▸ **Records to use**
=== Section Start ===
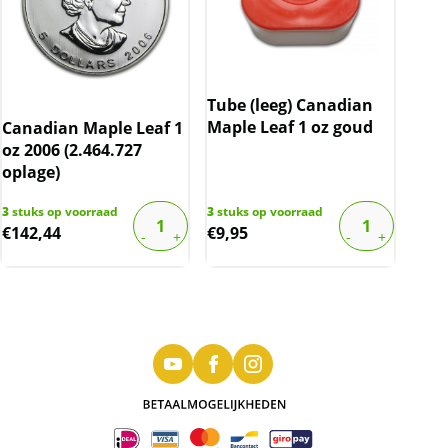
Tube (leeg) Canadian
Maple Leaf 1 oz goud
Canadian Maple Leaf 1
oz 2006 (2.464.727
oplage)
3
stuks op voorraad
3
stuks op voorraad
€
142,44
€
9,95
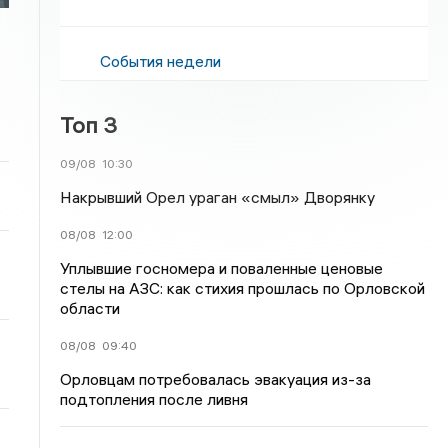
События недели
Топ 3
09/08
10:30
Накрывший Орел ураган «смыл» Дворянку
08/08
12:00
Уплывшие госномера и поваленные ценовые
стелы на АЗС: как стихия прошлась по Орловской
области
08/08
09:40
Орловцам потребовалась эвакуация из-за
подтопления после ливня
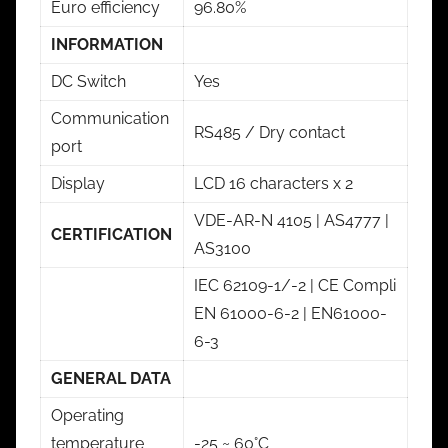
Euro efficiency
96.80%
INFORMATION
DC Switch
Yes
Communication
RS485 / Dry contact
port
Display
LCD 16 characters x 2
VDE-AR-N 4105 | AS4777 |
CERTIFICATION
AS3100
IEC 62109-1/-2 | CE Compli
EN 61000-6-2 | EN61000-
6-3
GENERAL DATA
Operating
temperature
-25 ~ 60°C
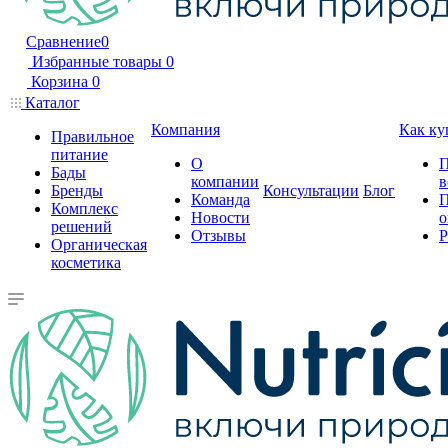
Сравнение
0
Избранные товары
0
Корзина
0
Каталог
Компания
Как ку
Правильное
питание
О
П
Бады
компании
в
Бренды
Консультации
Блог
Команда
П
Комплекс
Новости
о
решений
Отзывы
Р
Органическая
косметика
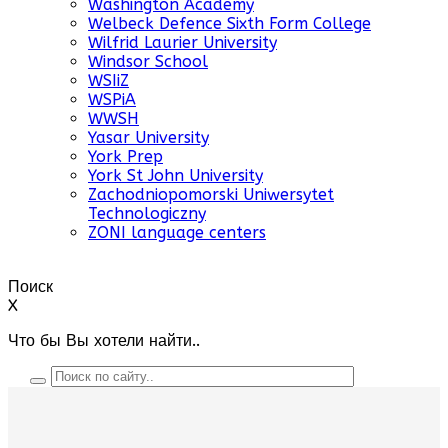
Washington Academy
Welbeck Defence Sixth Form College
Wilfrid Laurier University
Windsor School
WSIiZ
WSPiA
WWSH
Yasar University
York Prep
York St John University
Zachodniopomorski Uniwersytet
Technologiczny
ZONI language centers
Поиск
X
Что бы Вы хотели найти..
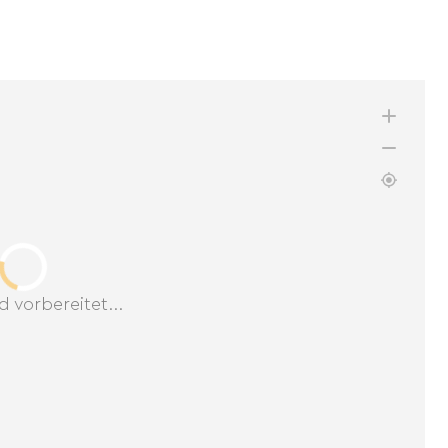
d vorbereitet...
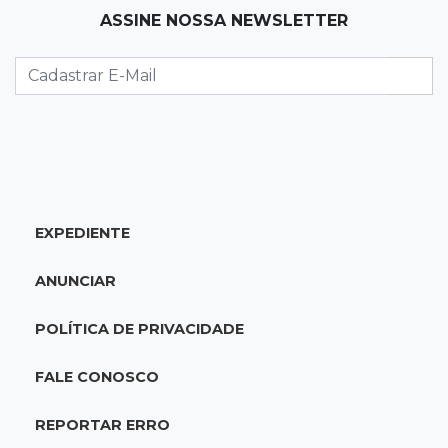
18:41
Ideb
ASSINE NOSSA NEWSLETTER
Ensino Médio melhora nas maiores cidades do
Estado, mas aprendizagem recua
18:24
Balanço
Boletim mostra que julho teve chuva irregular
e déficit em grande parte de MS
EXPEDIENTE
18:02
Ideb
Ensino Fundamental melhora em Campo
ANUNCIAR
Grande, Dourados e Corumbá
POLÍTICA DE PRIVACIDADE
17:51
Arsenal Oculto
Preso em operação da PF no ano passado
FALE CONOSCO
volta a ser alvo por comércio de armas
REPORTAR ERRO
17:42
Bonito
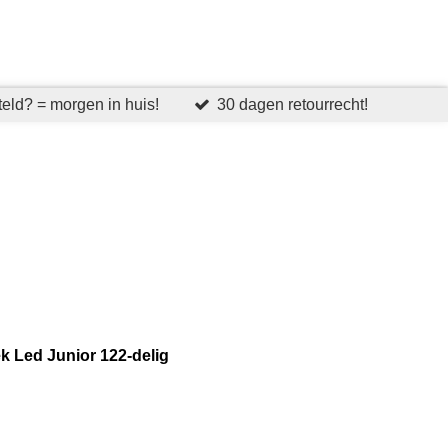
eld? = morgen in huis!
30 dagen retourrecht!
ek Led Junior 122-delig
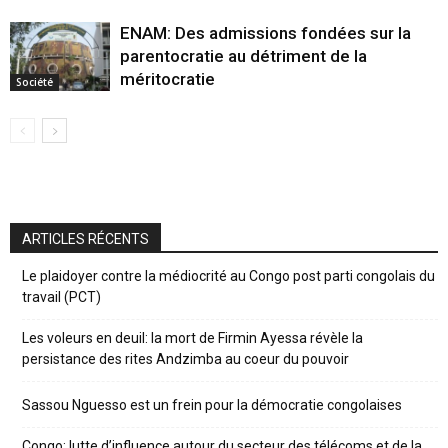
ENAM: Des admissions fondées sur la
parentocratie au détriment de la
méritocratie
Société
ARTICLES RÉCENTS
Le plaidoyer contre la médiocrité au Congo post parti congolais du
travail (PCT)
Les voleurs en deuil: la mort de Firmin Ayessa révèle la
persistance des rites Andzimba au coeur du pouvoir
Sassou Nguesso est un frein pour la démocratie congolaises
Congo: lutte d’influence autour du secteur des télécoms et de la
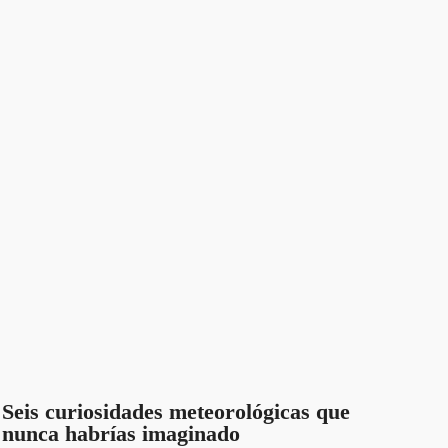
Seis curiosidades meteorológicas que
nunca habrías imaginado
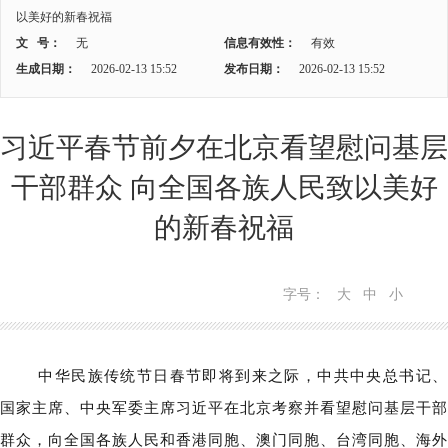
以美好的新春祝福
文 号：
无
信息有效性：
有效
生成日期：
2026-02-13 15:52
发布日期：
2026-02-13 15:52
习近平春节前夕在北京看望慰问基层
干部群众 向全国各族人民致以美好
的新春祝福
字号：
大
中
小
中华民族传统节日春节即将到来之际，中共中央总书记、
国家主席、中央军委主席习近平在北京考察并看望慰问基层干部
群众，向全国各族人民和香港同胞、澳门同胞、台湾同胞、海外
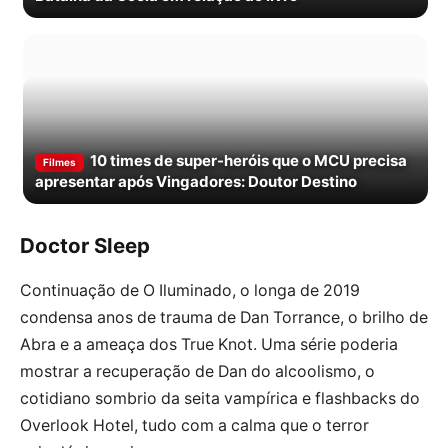
10 times de super-heróis que o MCU precisa
Filmes
apresentar após Vingadores: Doutor Destino
Doctor Sleep
Continuação de O Iluminado, o longa de 2019
condensa anos de trauma de Dan Torrance, o brilho de
Abra e a ameaça dos True Knot. Uma série poderia
mostrar a recuperação de Dan do alcoolismo, o
cotidiano sombrio da seita vampírica e flashbacks do
Overlook Hotel, tudo com a calma que o terror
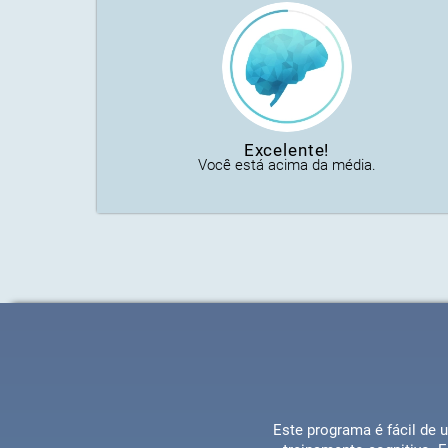
Excelente!
Você está acima da média.
Este programa é fácil de 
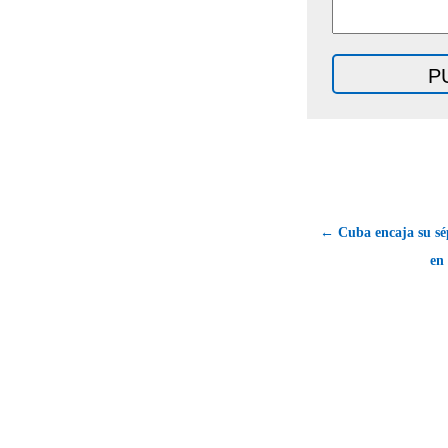
← Cuba encaja su sé
en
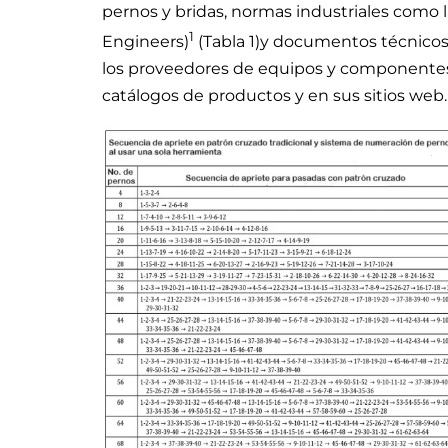
pernos y bridas, normas industriales como 
1
Engineers)
(Tabla 1)y documentos técnicos
los proveedores de equipos y componentes 
catálogos de productos y en sus sitios web.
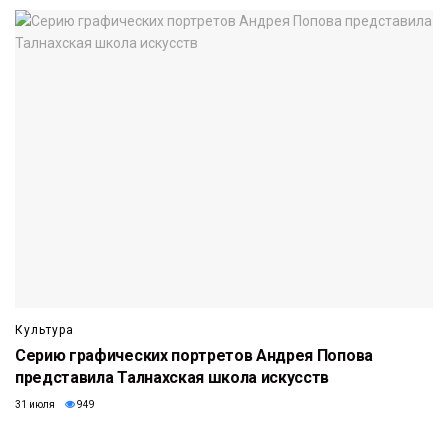
Культура
Серию графических портретов Андрея Попова
представила Талнахская школа искусств
31 июля
949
=== Section End ===
▸ **Exercise brief**
Across the data, tally the lines containing "melhora" and give back the number alone.

▸ **Task output**
2